WHAT TO PRODUCE - Extract, exactly as written, each line from the start of the records below to the line containing "Vllt ne Stunde", both ends included; drop the pictures.

DATA SHOWN -

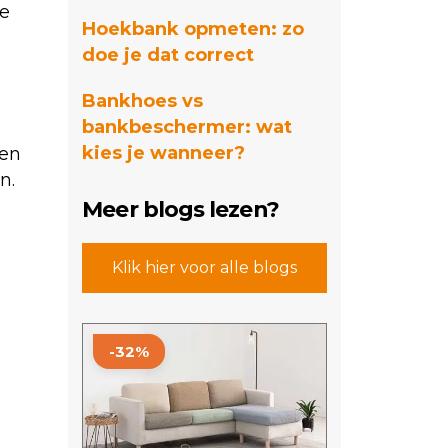
te
Hoekbank opmeten: zo
doe je dat correct
Bankhoes vs
bankbeschermer: wat
kies je wanneer?
Een
n.
Meer blogs lezen?
Klik hier voor alle blogs
Dit
-32%
product
heeft
meerdere
variaties.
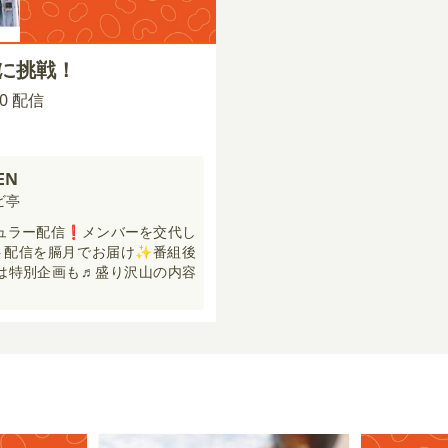
ブに挑戦！
:00 配信
EN
ビ亭
レギュラー配信❗️メンバーを交代し
ト配信を膈月でお届け✨番組後
には特別企画も♬盛り沢山の内容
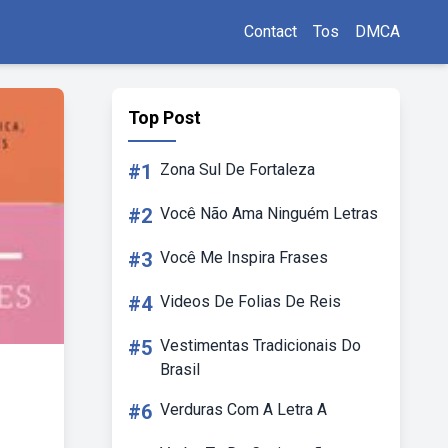
Contact
Tos
DMCA
Top Post
#1
Zona Sul De Fortaleza
#2
Você Não Ama Ninguém Letras
#3
Você Me Inspira Frases
#4
Videos De Folias De Reis
#5
Vestimentas Tradicionais Do
Brasil
#6
Verduras Com A Letra A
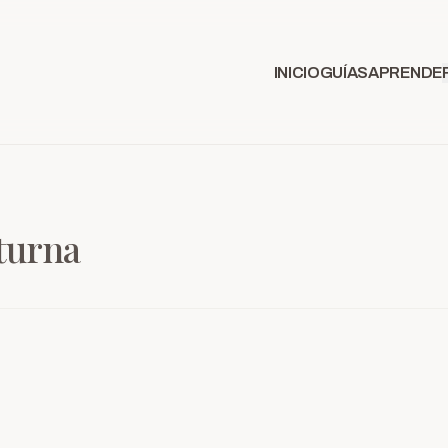
INICIO
GUÍAS
APRENDE
turna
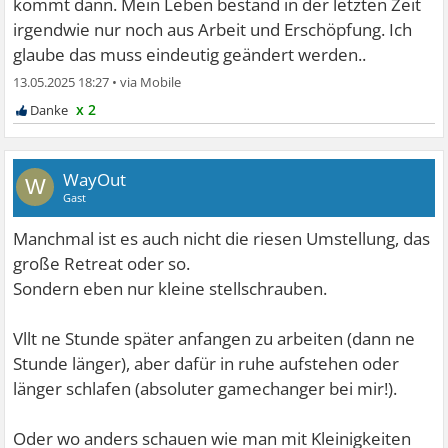
kommt dann. Mein Leben bestand in der letzten Zeit
irgendwie nur noch aus Arbeit und Erschöpfung. Ich
glaube das muss eindeutig geändert werden..
13.05.2025 18:27
•
x 2
WayOut
W
Gast
Manchmal ist es auch nicht die riesen Umstellung, das
große Retreat oder so.
Sondern eben nur kleine stellschrauben.
Vllt ne Stunde später anfangen zu arbeiten (dann ne
Stunde länger), aber dafür in ruhe aufstehen oder
länger schlafen (absoluter gamechanger bei mir!).
Oder wo anders schauen wie man mit Kleinigkeiten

SOLUTION TO THIS TASK -
te
Hoekbank opmeten: zo
doe je dat correct
Bankhoes vs
bankbeschermer: wat
kies je wanneer?
Een
n.
Meer blogs lezen?
Klik hier voor alle blogs
Dit
-32%
product
heeft
meerdere
variaties.
ブに挑戦！
:00 配信
EN
ビ亭
レギュラー配信❗️メンバーを交代し
ト配信を膈月でお届け✨番組後
には特別企画も♬盛り沢山の内容
Contact
Tos
DMCA
Top Post
#1
Zona Sul De Fortaleza
#2
Você Não Ama Ninguém Letras
#3
Você Me Inspira Frases
#4
Videos De Folias De Reis
#5
Vestimentas Tradicionais Do
Brasil
#6
Verduras Com A Letra A
INICIO
GUÍAS
APRENDE
turna
kommt dann. Mein Leben bestand in der letzten Zeit
irgendwie nur noch aus Arbeit und Erschöpfung. Ich
glaube das muss eindeutig geändert werden..
13.05.2025 18:27
•
x 2
WayOut
W
Gast
Manchmal ist es auch nicht die riesen Umstellung, das
große Retreat oder so.
Sondern eben nur kleine stellschrauben.
Vllt ne Stunde später anfangen zu arbeiten (dann ne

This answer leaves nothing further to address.